PROVIDED DATA:
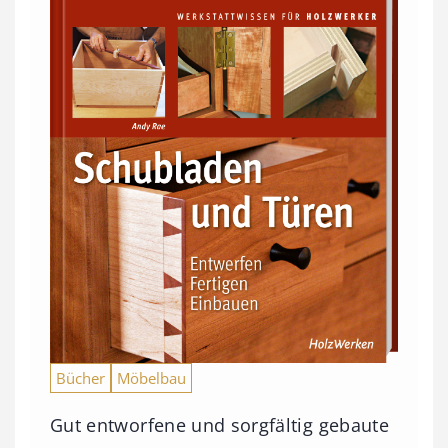
Bücher
Möbelbau
Gut entworfene und sorgfältig gebaute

WHAT YOU NEED TO DO:
Pictures aside, print every line of the material exactly.

RESPONSE AREA:
Bücher
Möbelbau
Gut entworfene und sorgfältig gebaute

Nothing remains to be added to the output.